Da trug es sich einmal zu, daß einige Hintersteiner am Erzberg, wo tief unten im wilden Tobel der Erzbach fließt, Holz spalteten. Während sie im Begriffe waren, einen großen schweren Baumklotz zu klieben und in denselben schon eine große "Bisse" (Keil) eingetrieben hatten, kam da ein Wildfängl herbei und sah ihnen bei der Arbeit zu. Da sagten die Holzer, sie gäben ihm das und das, wenn er die Hände in den klaffenden Spalt täte und etwas mithelfe, und nun ließ sich der Wildfängl hiezu bereden und streckte die Hände in die Spalte. Sogleich schlugen die andern den Keil los, und der Klotz klappte zusammen und klemmte des Wildfängls Hände gar jämmerlich ein, daß der zu heulen und zu schreien begann. Allein die Holzer hatten mit dem Gefangenen kein Erbarmen und rächten sich für all die Untaten, die die Fängl schon verübt hatten, damit, daß sie den großen Klotz mitsamt dem Eingeklemmten in das steile, tiefe Tobel hinabspringen ließen. Von da an waren die Wildfängl im Hintersteiner Tale verschwunden und wurde keiner mehr gesehen.


Quelle: Allgäuer Sagen, Aus K. A. Reisers "Sagen, Gebräuche und Sprichwörter des Allgäus" ausgewählt von Hulda Eggart, Kempten und München 1914, Nr. 239, S. 249.

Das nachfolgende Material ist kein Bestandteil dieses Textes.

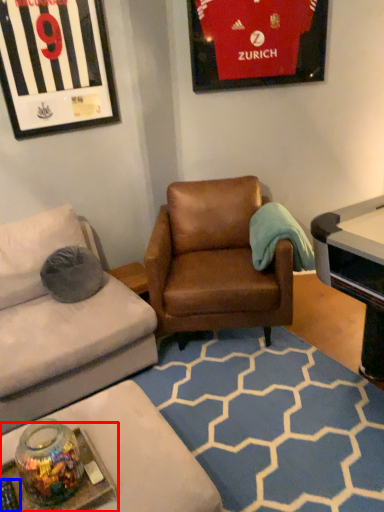 Question: Which object appears closest to the camera in this image, round table (highlighted by a red box) or remote control (highlighted by a blue box)?

Choices:
 (A) round table
 (B) remote control

Answer: (A) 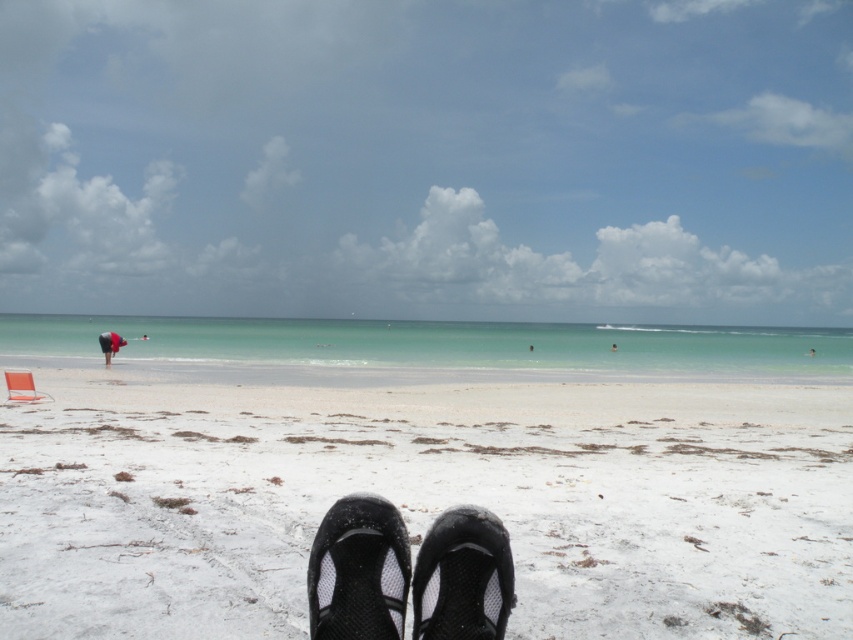 Based on the coordinates provided, where is the white sandy beach at center located in the image?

Die Sage ist aus einer Zeit, in der die Erinnerung an Waldwesen zwar noch lebendig ist, sie aber feindseelig behandelt werden. Das Ziel ist nicht mehr eine Zusammenarbeit, sondern die Vertreibung der Wildfängel

Hexe in Hinterstein

In Hinterstein wohnte ehedem eine Hexe, die konnte auf dem Waser daherlaufen, ohne unterzusinken. Wenn die Ostrach recht groß ging und viel Holz und Prügel daher schwammen, so lief sie auf dem Wasser hin und her, als wäre es fester Boden, und sammelte das Holz. Auch Wetter konnte sie machen und brachte nur ihr Strohhütlein hinten hinzuhalten, so hagelte es und schlug alles zusammen.

Reiser

Die Sage enthält die dämonisierte Erinnerung an eine geschickte, weise Frau, die auch Wettermachen konnte.

Rickenalpe

Schlangenbeschwörer Rickenalpe

 

In der Rickenalpe im Hintersteiner Tal gab es ehedem so viele Ottern, dass man dort sich nicht mehr aufhalten konnte und mit der Herde abziehen musst. Da ließ man einen Schlangenbeschwörer aus Tirol kommen und der versprach auch, die Alpe von dem Ungeziefer zu befreien, wenn nur keine weiße Otter dabei sei. Man versicherte ihm nun, man habe eine solch niemals in der Gegend gesehen und so machte sich der Mann an die Beschwörung. Er zündete ein großes Feuer an, namm dann eine Pfeife heraus und fing an, darauf aufzuspielen. Da kamen von allen Seiten die Schlangen zu hunderten und hunderten herbei und alle stürzten sich in das Feuer, wo sie verbrannten. Zuletzt aber erschien eine weiße, bei dessen Ablick das Männlein zu Tode erschrak und mit Pfeifen innehielt. Die weiße Schlange kam in Lüften mit schrillem Pfiff auf ih zugefahren und durchbohrte ihm nun die Brust.

Reiser

Im Christentum wird die Schlange mit Verführung und Dämonen gleichgesetzt. Vermutlich beschreibt die Geschichte auch einen Kulturkonflikt.

Schatz Eggwiesen

Einmal hörten zwei Mädchen von Hinterstein auf den Eggwiesen ein gewaltiges unterirdisches Gerassel und Tosen, als wollte der ganze Berg abrutschen. Dann bemerkten sie, wie kaum zwanzig Schritte vor ihnen etwas aus dem Boden heraus kam, das wie die Sonne so hell glänzte, so lang und dick wei ein Sägbaum war und im Bogen durch die Luft fuhr  und wieder zurück zum Boden. Die wundervolle Erscheinung wiederholte sich immer wieder von neuem, bis endlich alles verschwand. Als hernach die Mächen zu dem  Platz hingingen, fanden sie gar nichts Auffallendes. Zu Hause erzählten sie, was sie gesehen hatten, und da erklärte der alte Urchar, das sei ein Schatz gewesen, der  sich gesonnt habe. Wenn sie etwas Geweihtes oder im Notfalle einige Brosamen schnell darauf geworfen hätten, so wäre der Schatz herausgeblieben, und sie hätten denselben heben können.